SOURCE MATERIAL –

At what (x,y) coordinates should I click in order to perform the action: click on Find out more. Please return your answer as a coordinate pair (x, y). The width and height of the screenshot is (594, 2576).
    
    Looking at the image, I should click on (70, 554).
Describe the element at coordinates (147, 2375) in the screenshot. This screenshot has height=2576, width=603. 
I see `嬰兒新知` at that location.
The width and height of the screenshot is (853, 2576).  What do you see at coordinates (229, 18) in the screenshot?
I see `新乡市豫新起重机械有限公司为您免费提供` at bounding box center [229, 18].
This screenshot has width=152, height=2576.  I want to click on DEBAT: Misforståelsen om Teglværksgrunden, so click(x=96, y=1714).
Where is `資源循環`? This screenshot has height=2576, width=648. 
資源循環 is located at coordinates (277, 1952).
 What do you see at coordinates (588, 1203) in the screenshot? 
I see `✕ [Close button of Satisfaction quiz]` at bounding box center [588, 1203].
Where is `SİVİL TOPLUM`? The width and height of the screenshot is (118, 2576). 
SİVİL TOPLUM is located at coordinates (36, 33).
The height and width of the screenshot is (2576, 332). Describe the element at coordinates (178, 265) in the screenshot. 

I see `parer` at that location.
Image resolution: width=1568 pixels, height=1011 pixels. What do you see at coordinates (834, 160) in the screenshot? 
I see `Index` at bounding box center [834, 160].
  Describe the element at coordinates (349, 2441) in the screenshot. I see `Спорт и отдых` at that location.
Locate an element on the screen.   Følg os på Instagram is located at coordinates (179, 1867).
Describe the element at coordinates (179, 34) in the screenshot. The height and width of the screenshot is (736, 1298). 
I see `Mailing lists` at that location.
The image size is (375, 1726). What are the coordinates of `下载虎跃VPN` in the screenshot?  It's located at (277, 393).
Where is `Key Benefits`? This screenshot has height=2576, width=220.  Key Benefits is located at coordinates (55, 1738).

YOUR GOAL – Could you transcribe the entries above word for word, from the line with "Image resolution: width=1568" down to the line with "Locate an element", keeping both?

RESULT OF THE TASK –
Image resolution: width=1568 pixels, height=1011 pixels. What do you see at coordinates (834, 160) in the screenshot? 
I see `Index` at bounding box center [834, 160].
  Describe the element at coordinates (349, 2441) in the screenshot. I see `Спорт и отдых` at that location.
Locate an element on the screen.   Følg os på Instagram is located at coordinates (179, 1867).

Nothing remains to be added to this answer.